One downside of the booming economy is higher interest rates. The Federal Reserve has been gradually raising rates over the last two years as the economy gained positive momentum, and that trend is not going to end anytime soon. This week, in testimony before committees of both the House and Senate, Fed Chairman Jerome Powell signaled that the economy is healthy, and thus more rate hikes are on the way in order to tamp down inflation.
"Americans who want jobs have a good chance of finding them, and moreover, wages are growing a little faster than they did a few years ago," Powell told the Senate committee. "With a strong job market, inflation close to our objective, and the risks to the outlook roughly balanced, the FOMC (Federal Open Market Committee) believes that for now, the best way forward is to keep gradually raising the federal funds rate."
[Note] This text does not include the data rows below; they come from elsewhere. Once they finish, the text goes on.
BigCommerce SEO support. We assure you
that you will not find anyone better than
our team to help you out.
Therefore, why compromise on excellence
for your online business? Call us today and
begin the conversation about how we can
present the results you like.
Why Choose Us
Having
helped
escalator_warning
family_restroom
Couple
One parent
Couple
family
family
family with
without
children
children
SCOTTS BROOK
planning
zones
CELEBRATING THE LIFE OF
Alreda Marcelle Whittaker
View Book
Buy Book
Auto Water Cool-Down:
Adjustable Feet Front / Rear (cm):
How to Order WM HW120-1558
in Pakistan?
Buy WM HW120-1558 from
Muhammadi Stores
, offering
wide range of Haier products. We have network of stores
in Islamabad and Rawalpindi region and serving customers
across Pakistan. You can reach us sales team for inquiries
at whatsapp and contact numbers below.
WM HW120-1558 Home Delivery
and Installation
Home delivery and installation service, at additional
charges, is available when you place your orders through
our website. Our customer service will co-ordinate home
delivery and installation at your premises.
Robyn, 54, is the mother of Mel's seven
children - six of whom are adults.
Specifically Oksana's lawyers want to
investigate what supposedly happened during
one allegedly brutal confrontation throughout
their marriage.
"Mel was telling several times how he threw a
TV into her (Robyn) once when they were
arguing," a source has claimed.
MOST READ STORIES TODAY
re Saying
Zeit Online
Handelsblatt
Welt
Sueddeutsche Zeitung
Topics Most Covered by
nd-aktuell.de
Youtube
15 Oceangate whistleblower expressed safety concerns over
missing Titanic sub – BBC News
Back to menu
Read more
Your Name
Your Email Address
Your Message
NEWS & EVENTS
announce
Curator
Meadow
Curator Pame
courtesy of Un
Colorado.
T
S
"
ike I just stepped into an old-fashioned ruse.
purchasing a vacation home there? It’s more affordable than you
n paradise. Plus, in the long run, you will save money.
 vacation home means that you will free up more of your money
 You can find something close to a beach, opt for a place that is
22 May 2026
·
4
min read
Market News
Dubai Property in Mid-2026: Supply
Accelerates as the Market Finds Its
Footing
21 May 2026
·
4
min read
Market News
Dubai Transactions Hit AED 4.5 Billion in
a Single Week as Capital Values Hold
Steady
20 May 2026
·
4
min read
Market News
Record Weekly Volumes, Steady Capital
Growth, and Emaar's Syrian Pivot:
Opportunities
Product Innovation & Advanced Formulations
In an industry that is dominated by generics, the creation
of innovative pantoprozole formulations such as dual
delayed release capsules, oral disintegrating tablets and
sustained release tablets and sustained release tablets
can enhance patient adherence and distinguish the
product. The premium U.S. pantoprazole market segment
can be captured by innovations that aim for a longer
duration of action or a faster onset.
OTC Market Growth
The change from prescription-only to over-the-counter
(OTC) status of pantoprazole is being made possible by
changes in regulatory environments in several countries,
The Fed has already raised the benchmark rate by a quarter-point twice this year, and is expected to approve at least two more rate hikes by the end of the year.
For the average consumer, that will mean higher borrowing costs. "When you open up a credit card, interest rates are going to be a little bit higher than before, and it could also mean higher payments on mortgages," says Bruce McClary with the National Foundation for Credit Counseling. "The average interest rate for credit cards right now is near record territory--it's about 17 percent, which is pretty steep---so people with average or poor credit are really going to feel the pressure."